Non si era già opposto al suo ritorno in Sicilia; ma a muoversi da sè dal luogo ove i piedi lo avevano condotto e la stanchezza accasciato. Si era mosso, allorchè Mauro lo aveva strappato per il petto; ma senza udir nulla di quanto quegli gli aveva detto della nonna e della mamma. Il Passalacqua e Celsina lo avevano accompagnato, la mattina, al villino di Lando; prima di partire aveva veduto Celsina sorridere a Ciccino Vella, accettarne il braccio, montare in carrozza con lui e col Passalacqua: tutto questo aveva veduto, e più là, col pensiero; e nulla, più nulla gli s’era rimosso dentro.

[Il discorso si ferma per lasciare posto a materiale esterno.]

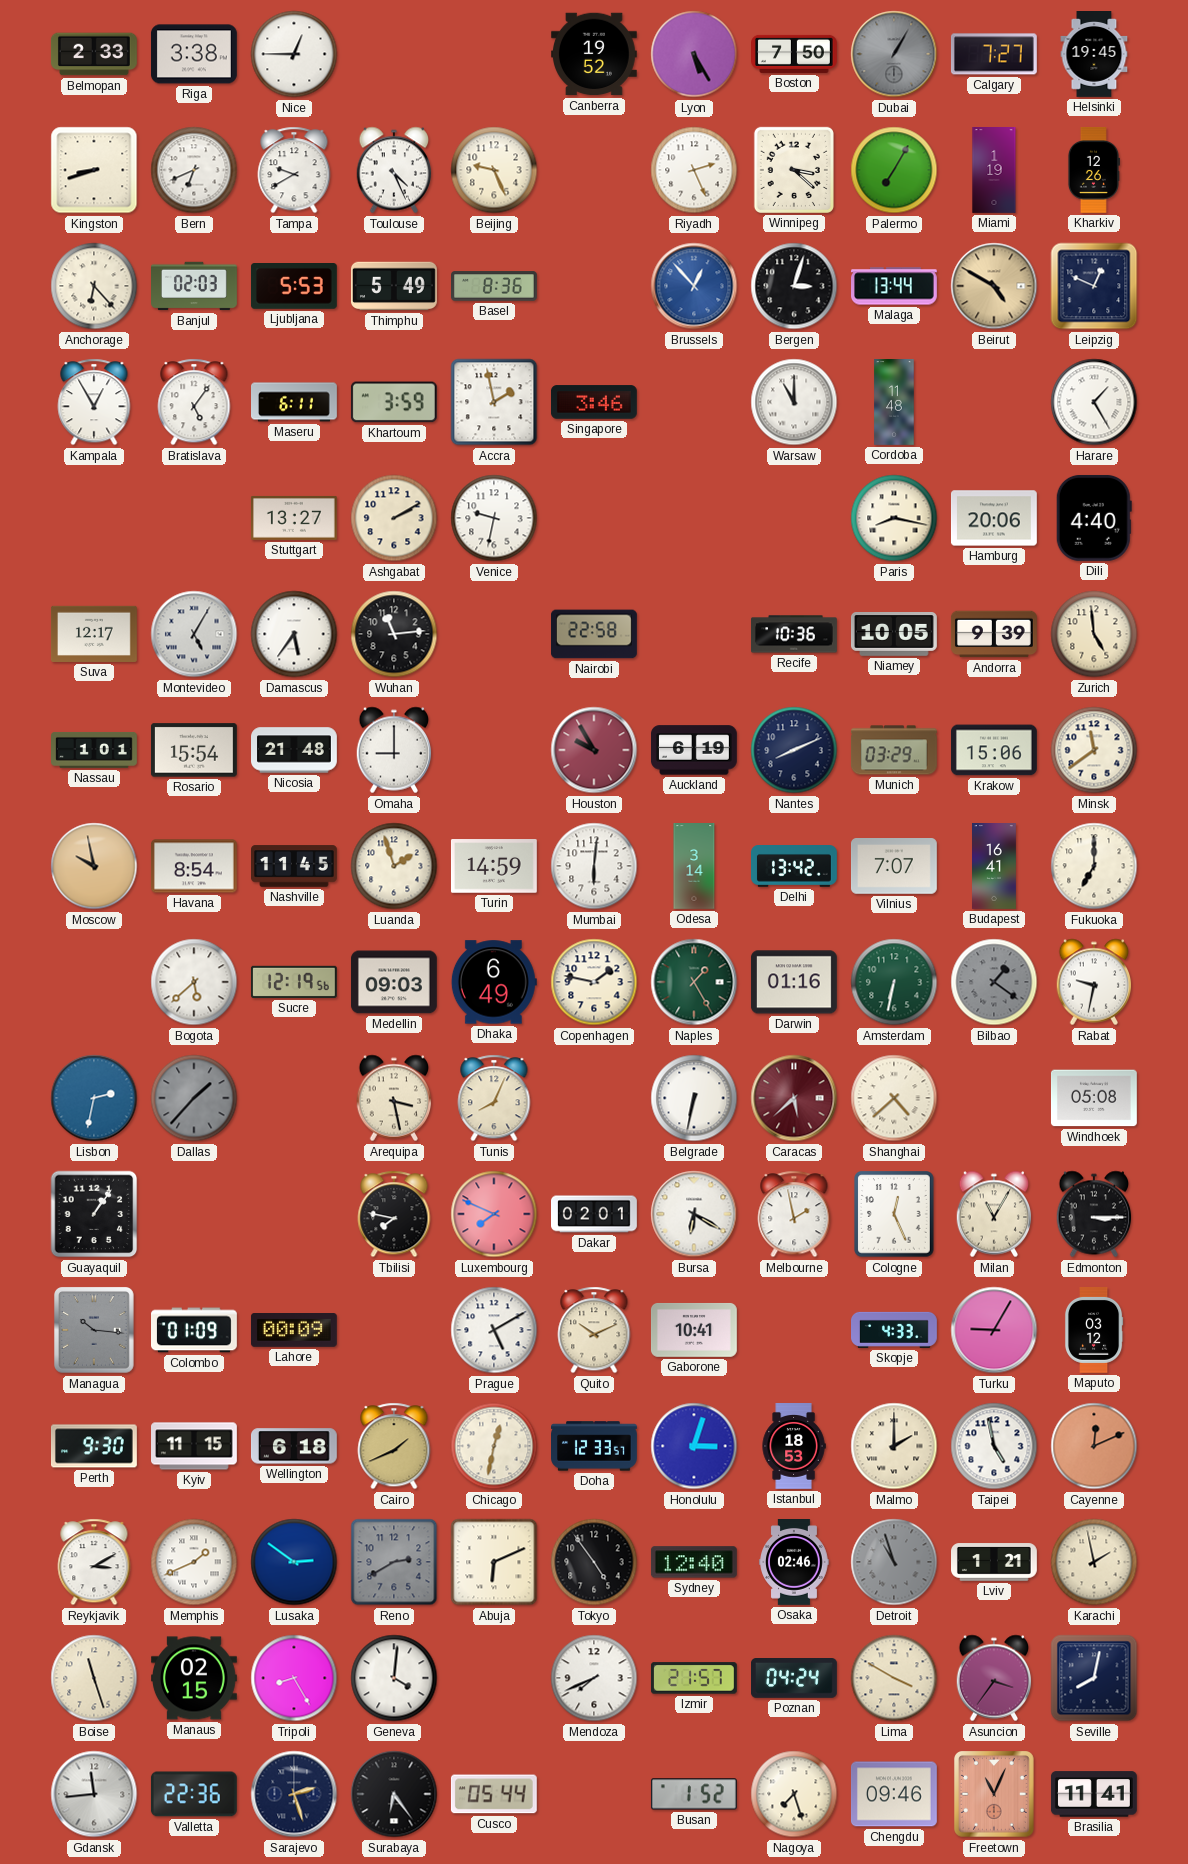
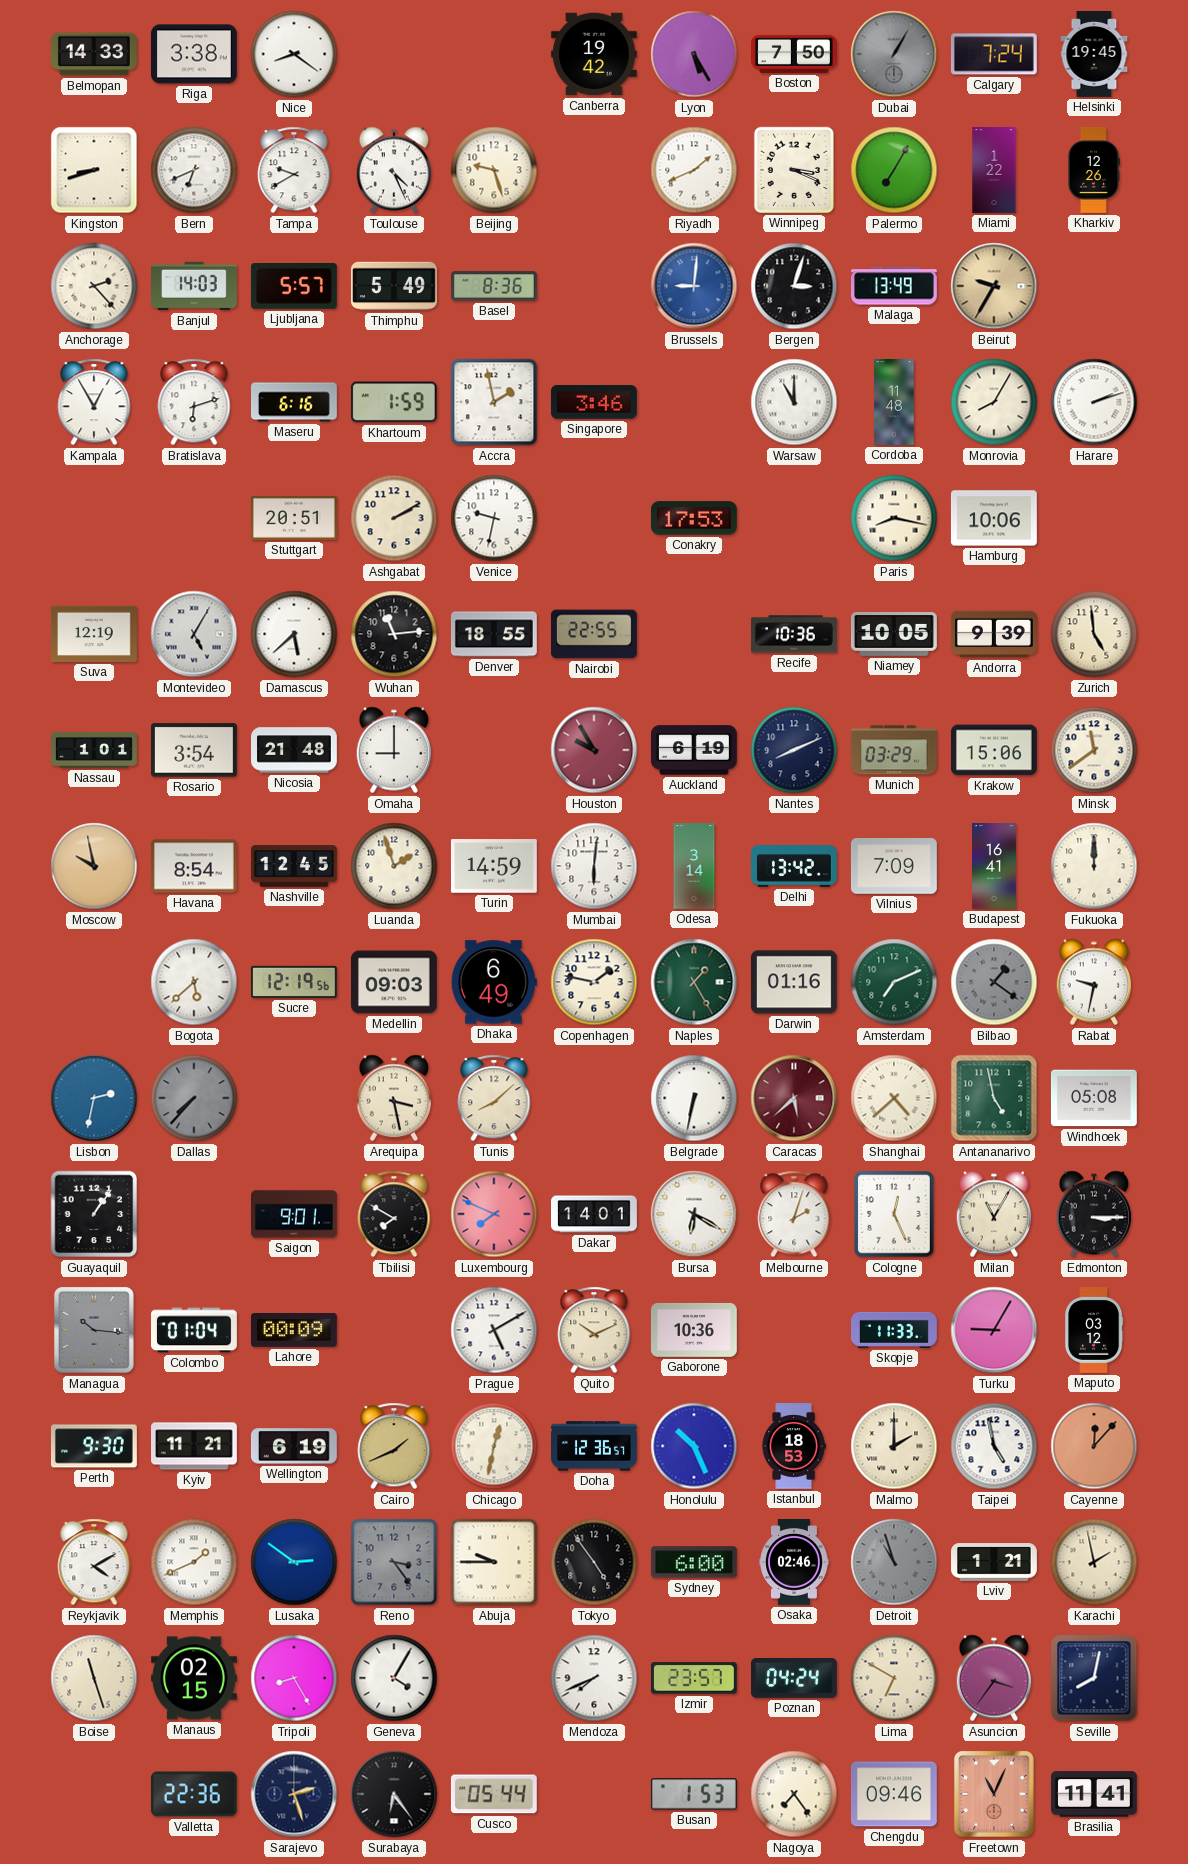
Belmopan: 2:33 -> 14:33
Nice: 12:45 -> 8:21
Canberra: 19:52 -> 19:42
Calgary: 7:27 -> 7:24
Beijing: 9:26 -> 9:27
Riyadh: 2:26 -> 1:41
Winnipeg: 3:22 -> 3:19
Miami: 1:19 -> 1:22
Anchorage: 6:23 -> 2:23
Banjul: 02:03 -> 14:03
Ljubljana: 5:53 -> 5:57
Brussels: 12:53 -> 9:01
Malaga: 13:44 -> 13:49
Beirut: 4:50 -> 9:35
Leipzig: 12:49 -> none
Bratislava: 5:06 -> 6:12
Maseru: 6:11 -> 6:16
Khartoum: 3:59 -> 1:59
Monrovia: none -> 8:05
Harare: 1:25 -> 2:12
Stuttgart: 13:27 -> 20:51
Conakry: none -> 17:53
Hamburg: 20:06 -> 10:06
Dili: 4:40 -> none
Suva: 12:17 -> 12:19
Damascus: 5:36 -> 5:38
Denver: none -> 18:55
Nairobi: 22:58 -> 22:55
Rosario: 15:54 -> 3:54
Nashville: 11:45 -> 12:45
Vilnius: 7:07 -> 7:09
Fukuoka: 7:00 -> 12:00
Amsterdam: 6:32 -> 7:11
Dallas: 1:37 -> 7:37
Tunis: 8:04 -> 8:08
Antananarivo: none -> 4:58
Saigon: none -> 9:01
Tbilisi: 7:47 -> 7:50
Dakar: 02:01 -> 14:01
Melbourne: 1:58 -> 2:03
Colombo: 01:09 -> 01:04
Gaborone: 10:41 -> 10:36
Skopje: 4:33 -> 11:33
Kyiv: 11:15 -> 11:21
Wellington: 6:18 -> 6:19
Doha: 12:33 -> 12:36
Honolulu: 3:03 -> 10:26
Cayenne: 12:11 -> 12:07
Reykjavik: 3:10 -> 4:10
Reno: 2:40 -> 3:24
Abuja: 6:11 -> 9:45
Sydney: 12:40 -> 6:00
Geneva: 4:01 -> 4:05
Izmir: 21:57 -> 23:57
Lima: 3:50 -> 6:50
Gdansk: 11:44 -> none
Busan: 1:52 -> 1:53
Nagoya: 7:27 -> 7:24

Quando, passato lo stretto di Messina, Lando Laurentano scese dal treno per proseguire su un altro alla volta di Palermo, Flaminio Salvo provò una certa costernazione al pensiero di restar solo nella vettura, per un’intera giornata, fino a Girgenti, con quel giovine a lui ignoto, che due giorni avanti aveva levato il pugnale per uccidere il Selmi, e che ora gli teneva gli occhi addosso con tanta fissità di sguardo, tra il torvo e l’insensato.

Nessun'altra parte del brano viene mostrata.